Ameryka patrzy Europie na ręce


Prezydent USA Barack Obama rozmawiał w środę z premierem wielkiej Brytanii Davidem Cameronem o sytuacji na rynkach finansowych. Amerykańska administracja uważnie przygląda się sytuacji w Europie - poinformował w oświadczeniu Biały Dom.

Rzecznik Jay Carney podkreślił, że choć amerykańska gospodarka zwalnia, Biały Dom jest przekonany, że negatywny trend da się odwrócić.

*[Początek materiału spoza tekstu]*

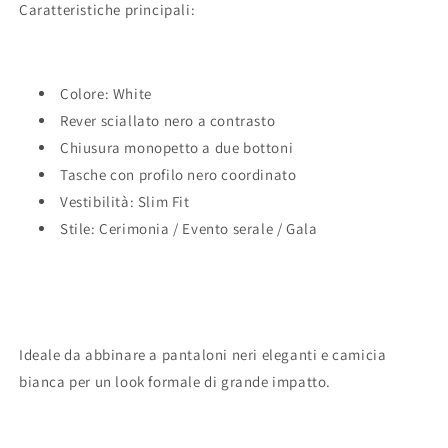
Caratteristiche principali:
Colore: White
Rever sciallato nero a contrasto
Chiusura monopetto a due bottoni
Tasche con profilo nero coordinato
Vestibilità: Slim Fit
Stile: Cerimonia / Evento serale / Gala
Ideale da abbinare a pantaloni neri eleganti e camicia
bianca per un look formale di grande impatto.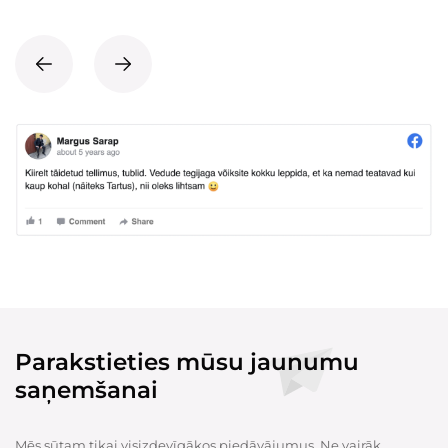
Parakstieties mūsu jaunumu
saņemšanai
Mēs sūtam tikai visizdevīgākos piedāvājumus. Ne vairāk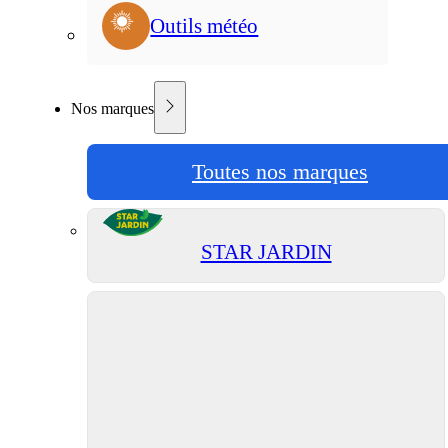
Outils météo
Nos marques
Toutes nos marques
STAR JARDIN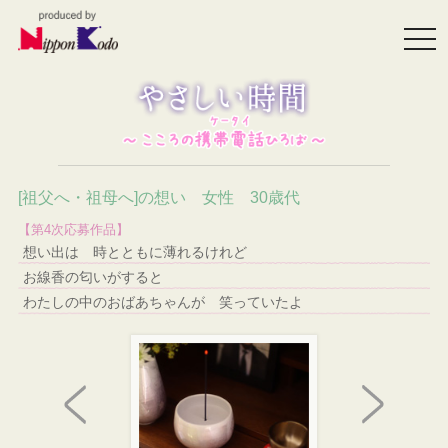
togg
navi
[祖父へ・祖母へ]の想い 女性 30歳代
【第4次応募作品】
想い出は 時とともに薄れるけれど
お線香の匂いがすると
わたしの中のおばあちゃんが 笑っていたよ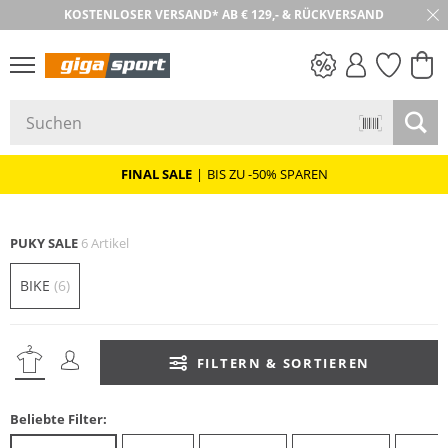
30 TAGE RÜCKGABE
PREIS & WERT
SALE
FINAL SALE
|
BIS ZU -50% SPAREN
PUKY SALE
6 Artikel
BIKE
(6)
FILTERN & SORTIEREN
Beliebte Filter: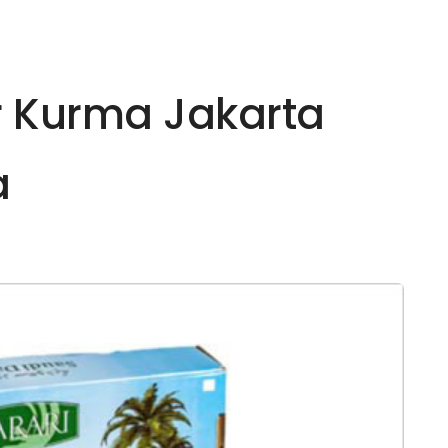
ir Kurma Jakarta
a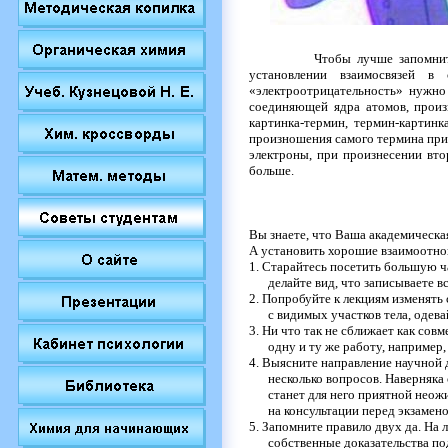
Чтобы лучше запомнить учеб
установлении взаимосвязей в
«
электроотрицательность
»
нужно
соединяющей ядра атомов, произ
картинка
-
термин, термин
-
картинк
произношения самого термина пр
электроны, при произнесении вт
больше.
Вы знаете, что Ваша академическа
А установить хорошие взаимоотно
1.
Старайтесь посетить большую ча
делайте вид, что записываете в
2.
Попробуйте к лекциям изменять 
с видимых участков тела, одева
3.
Ни что так не сближает как совм
одну и ту же работу, например,
4.
Выясните направление научной д
несколько вопросов. Наверняка
станет для него приятной неож
на консультации перед экзамено
5.
Запомните правило двух да. На 
собственные доказательства по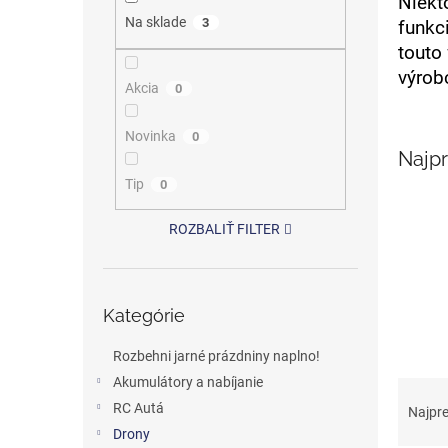
Niekt
Na sklade
3
funkci
touto
výro
Akcia
0
Novinka
0
Najp
Tip
0
ROZBALIŤ FILTER
Preskočiť
Kategórie
kategórie
Rozbehni jarné prázdniny naplno!
Akumulátory a nabíjanie
R
a
RC Autá
Najpr
d
Drony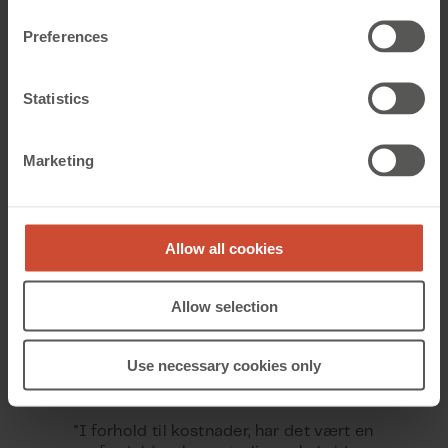
Preferences
Statistics
Marketing
Allow all cookies
Allow selection
Use necessary cookies only
"I forhold til kostnader, har det vært en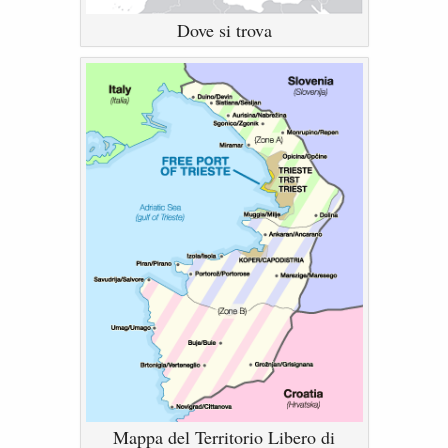
Dove si trova
Mappa del Territorio Libero di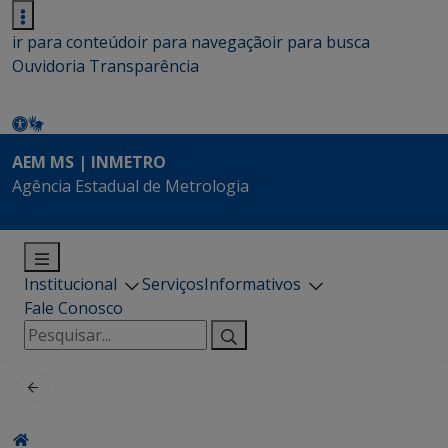
ir para conteúdo
ir para navegação
ir para busca
Ouvidoria
Transparência
AEM MS | INMETRO
Agência Estadual de Metrologia
Institucional
Serviços
Informativos
Fale Conosco
Pesquisar
por: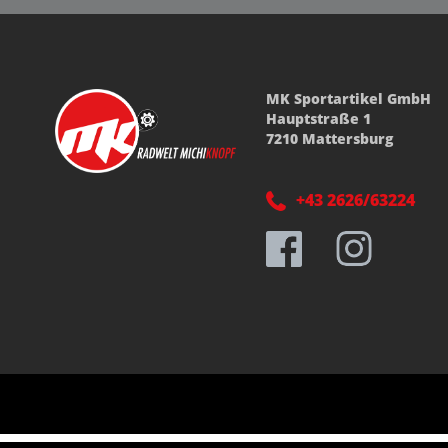
MK Sportartikel GmbH
Hauptstraße 1
7210 Mattersburg
+43 2626/63224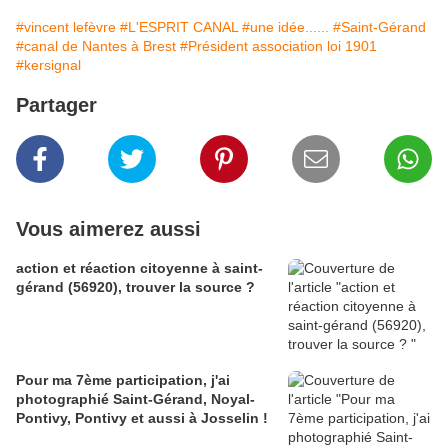
#vincent lefèvre
#L'ESPRIT CANAL
#une idée......
#Saint-Gérand
#canal de Nantes à Brest
#Président association loi 1901
#kersignal
Partager
Vous aimerez aussi
action et réaction citoyenne à saint-
gérand (56920), trouver la source ?
Pour ma 7ème participation, j'ai
photographié Saint-Gérand, Noyal-
Pontivy, Pontivy et aussi à Josselin !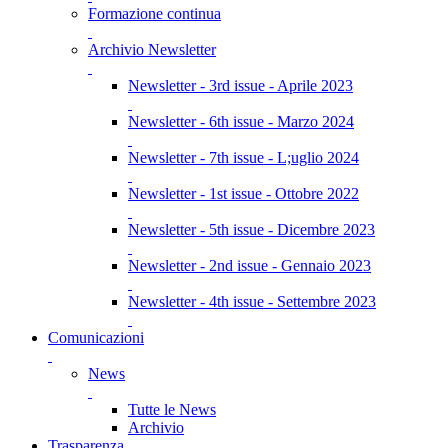
Formazione continua
Archivio Newsletter
Newsletter - 3rd issue - Aprile 2023
Newsletter - 6th issue - Marzo 2024
Newsletter - 7th issue - L;uglio 2024
Newsletter - 1st issue - Ottobre 2022
Newsletter - 5th issue - Dicembre 2023
Newsletter - 2nd issue - Gennaio 2023
Newsletter - 4th issue - Settembre 2023
Comunicazioni
News
Tutte le News
Archivio
Trasparenza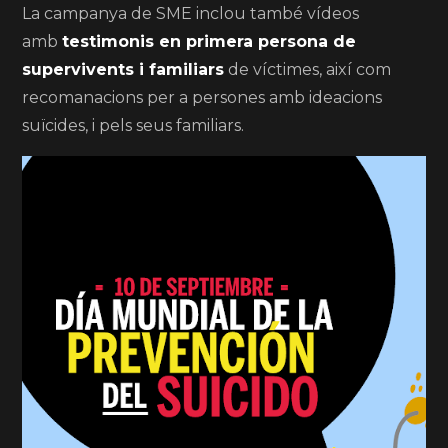
La campanya de SME inclou també vídeos
amb
testimonis en primera persona de
supervivents i familiars
de víctimes, així com
recomanacions per a persones amb ideacions
suïcides, i pels seus familiars.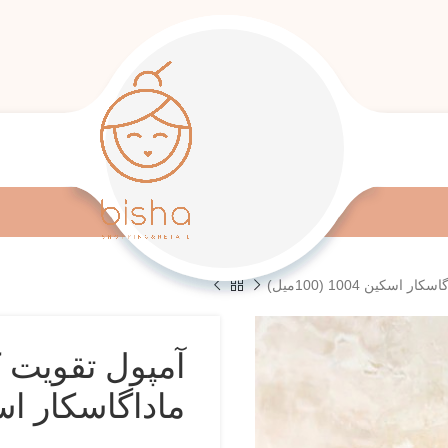
کین 1004 (100میل)
آمپول تقویت ک
ماداگاسکار اسکین 1004 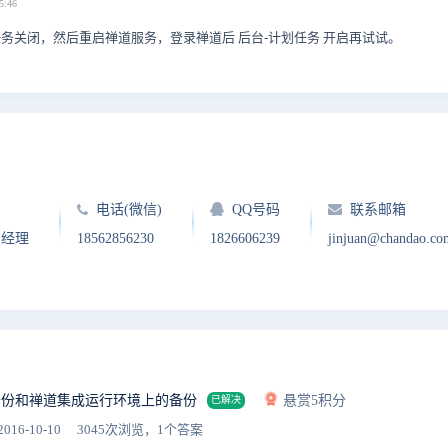
5:46
任务关闭，然后重启禅道服务，登录禅道后 后台-计划任务 开启再试试。
电话(微信)
QQ号码
联系邮箱
户经理
18562856230
1826606239
jinjuan@chandao.co
备份和禅道集成运行环境上的备份
悬赏5积分
已解决
2016-10-10
3045次浏览，1个答案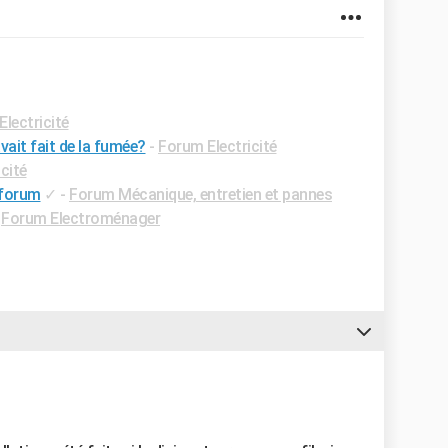
lectricité
avait fait de la fumée?
-
Forum Electricité
cité
l forum
✓
-
Forum Mécanique, entretien et pannes
-
Forum Electroménager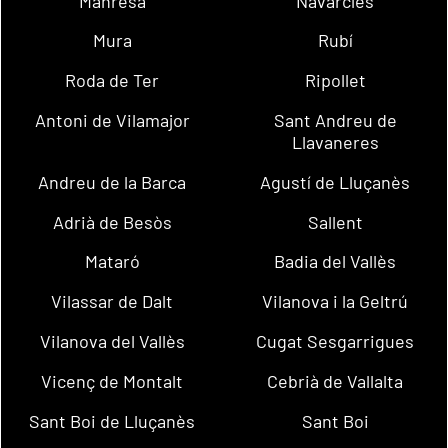
Manresa
Navarcles
Mura
Rubí
Roda de Ter
Ripollet
Antoni de Vilamajor
Sant Andreu de
Llavaneres
Andreu de la Barca
Agustí de Lluçanès
Adrià de Besòs
Sallent
Mataró
Badia del Vallès
Vilassar de Dalt
Vilanova i la Geltrú
Vilanova del Vallès
Cugat Sesgarrigues
Vicenç de Montalt
Cebrià de Vallalta
Sant Boi de Lluçanès
Sant Boi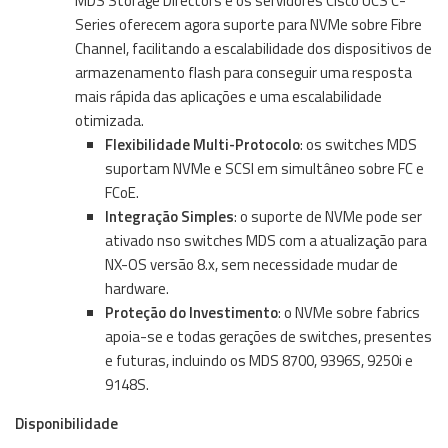
MDS Storage Directors e os servidores Cisco UCS C-
Series oferecem agora suporte para NVMe sobre Fibre
Channel, facilitando a escalabilidade dos dispositivos de
armazenamento flash para conseguir uma resposta
mais rápida das aplicações e uma escalabilidade
otimizada.
Flexibilidade Multi-Protocolo
: os switches MDS
suportam NVMe e SCSI em simultâneo sobre FC e
FCoE.
Integração Simples
: o suporte de NVMe pode ser
ativado nso switches MDS com a atualização para
NX-OS versão 8.x, sem necessidade mudar de
hardware.
Proteção do Investimento
: o NVMe sobre fabrics
apoia-se e todas gerações de switches, presentes
e futuras, incluindo os MDS 8700, 9396S, 9250i e
9148S.
Disponibilidade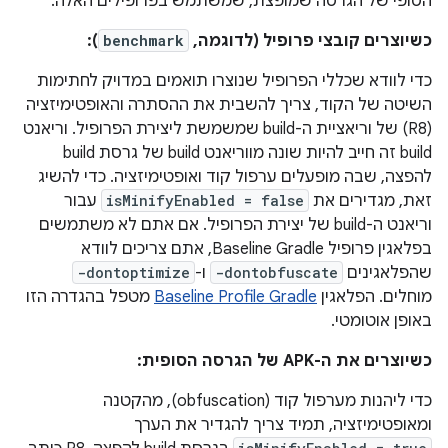
הסופי של הגרסה שמופצת, שמשתמש בפרופילים האלה.
כשיוצרים קובצי פרופיל (לדוגמה,
benchmark
):
כדי לוודא שכללי הפרופיל שנוצרו תואמים במדויק לחתימות
השיטה של הקוד, צריך להשבית את ההסתרה והאופטימיזציה
(R8) של וריאציית ה-build שמשמשת ליצירת הפרופיל. וריאנט
build זה חייב להיות שונה מווריאנט build של גרסת build
להפצה, שבה מופעלים ערפול קוד ואופטימיזציה. כדי להשיג
זאת, מגדירים את
isMinifyEnabled = false
עבור
וריאנט ה-build של יצירת הפרופיל. אם אתם לא משתמשים
בפלאגין פרופיל Baseline Gradle, אתם צריכים לוודא
שהפלאגינים
-dontobfuscate
ו-
-dontoptimize
מוחלים. הפלאגין
Baseline Profile Gradle
מטפל בהגדרה הזו
באופן אוטומטי.
כשיוצרים את ה-APK של הגרסה הסופית:
כדי ליהנות מערפול קוד (obfuscation), מהקטנה
ומאופטימיזציה, תמיד צריך להגדיר את הערך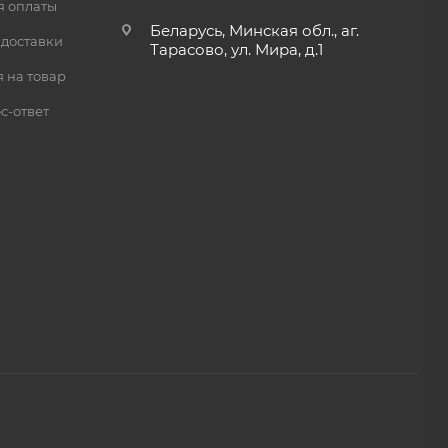
я оплаты
Беларусь, Минская обл., аг.
 доставки
Тарасово, ул. Мира, д.1
 на товар
с-ответ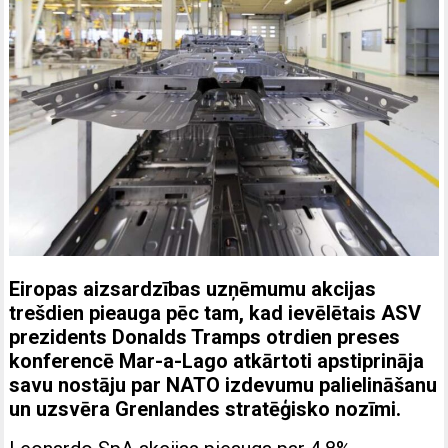
Eiropas aizsardzības uzņēmumu akcijas
trešdien pieauga pēc tam, kad ievēlētais ASV
prezidents Donalds Tramps otrdien preses
konferencē Mar-a-Lago atkārtoti apstiprināja
savu nostāju par NATO izdevumu palielināšanu
un uzsvēra Grenlandes stratēģisko nozīmi.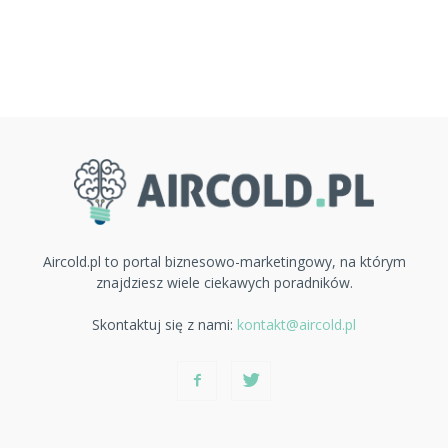
Aircold.pl to portal biznesowo-marketingowy, na którym
znajdziesz wiele ciekawych poradników.
Skontaktuj się z nami:
kontakt@aircold.pl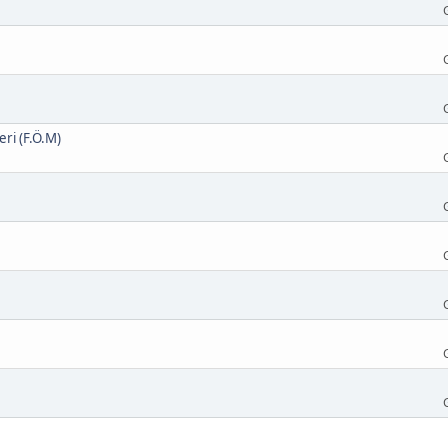
eri (F.Ö.M)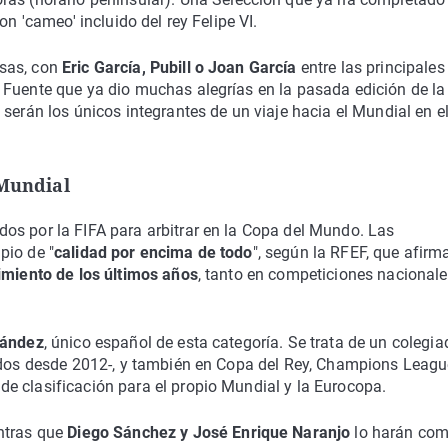
on 'cameo' incluido del rey Felipe VI.
esas, con
Eric García, Pubill o Joan García
entre las principales
 Fuente que ya dio muchas alegrías en la pasada edición de la
serán los únicos integrantes de un viaje hacia el Mundial en e
 Mundial
os por la FIFA para arbitrar en la Copa del Mundo. Las
pio de "
calidad por encima de todo
", según la RFEF, que afirm
imiento de los últimos años
, tanto en competiciones nacional
nández
, único español de esta categoría. Se trata de un colegia
tidos desde 2012-, y también en Copa del Rey, Champions Leagu
e clasificación para el propio Mundial y la Eurocopa.
ntras que
Diego Sánchez y José Enrique Naranjo
lo harán co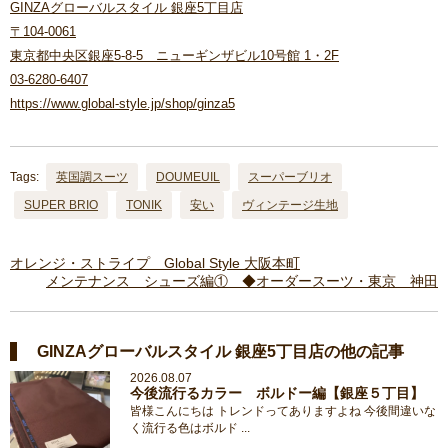
GINZAグローバルスタイル 銀座5丁目店
〒104-0061
東京都中央区銀座5-8-5 ニューギンザビル10号館 1・2F
03-6280-6407
https://www.global-style.jp/shop/ginza5
Tags:
英国調スーツ
DOUMEUIL
スーパーブリオ
SUPER BRIO
TONIK
安い
ヴィンテージ生地
オレンジ・ストライプ Global Style 大阪本町
メンテナンス シューズ編① ◆オーダースーツ・東京 神田
GINZAグローバルスタイル 銀座5丁目店の他の記事
2026.08.07
今後流行るカラー ボルドー編【銀座５丁目】
皆様こんにちは トレンドってありますよね 今後間違いな
く流行る色はボルド ...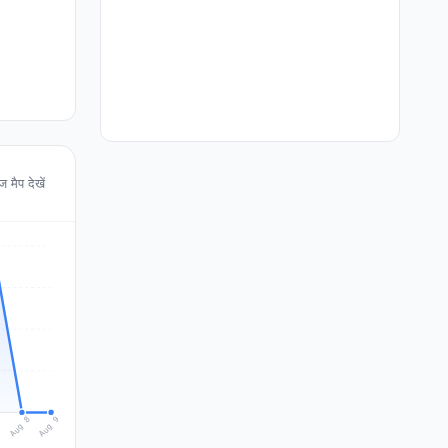
मैप देखें
Aug 9
Aug 8
7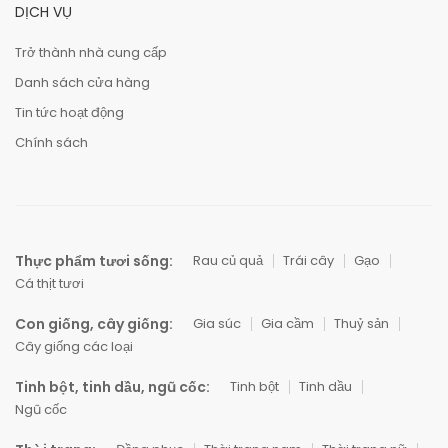
DỊCH VỤ
Trở thành nhà cung cấp
Danh sách cửa hàng
Tin tức hoạt động
Chính sách
Thực phẩm tươi sống:
Rau củ quả
Trái cây
Gạo
Cá thịt tươi
Con giống, cây giống:
Gia súc
Gia cầm
Thuỷ sản
Cây giống các loại
Tinh bột, tinh dầu, ngũ cốc:
Tinh bột
Tinh dầu
Ngũ cốc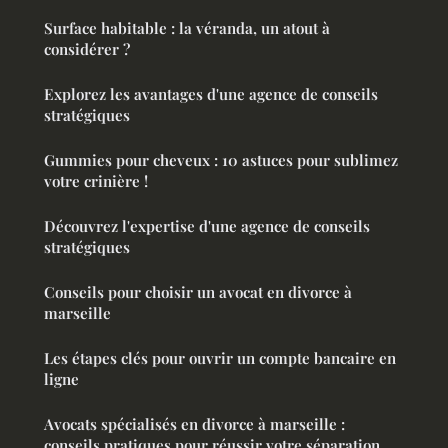
Surface habitable : la véranda, un atout à
considérer ?
Explorez les avantages d'une agence de conseils
stratégiques
Gummies pour cheveux : 10 astuces pour sublimez
votre crinière !
Découvrez l'expertise d'une agence de conseils
stratégiques
Conseils pour choisir un avocat en divorce à
marseille
Les étapes clés pour ouvrir un compte bancaire en
ligne
Avocats spécialisés en divorce à marseille :
conseils pratiques pour réussir votre séparation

W środę europejskie giełdy zanotowały mocne spadki mogące być skutkiem - jak twierdzą ekonomiści - słabego otwarcia na Wall Street.

Giełdy za oceanem otworzyły się na minusach. DJI spadł o 1,6 proc., Nasdaq o 2,8 proc., a S&P 500 tracił o 1,7 proc. Brytyjski indeks FTSE 100 na zamknięciu sesji spadł o 3,05 proc.

Dojdą do porozumienia?

Obama wyraził także oczekiwanie, że specjalna komisja Kongresu, w której skład wejdzie sześciu Demokratów i sześciu Republikanów, dojdzie do porozumienia w sprawie redukcji deficytu. Komisja musi znaleźć sposób zredukowania deficytu USA o 1,5 biliona dolarów w ciągu 10 lat. Swoje zalecenia dwupartyjna komisja ma przedstawić do końca listopada.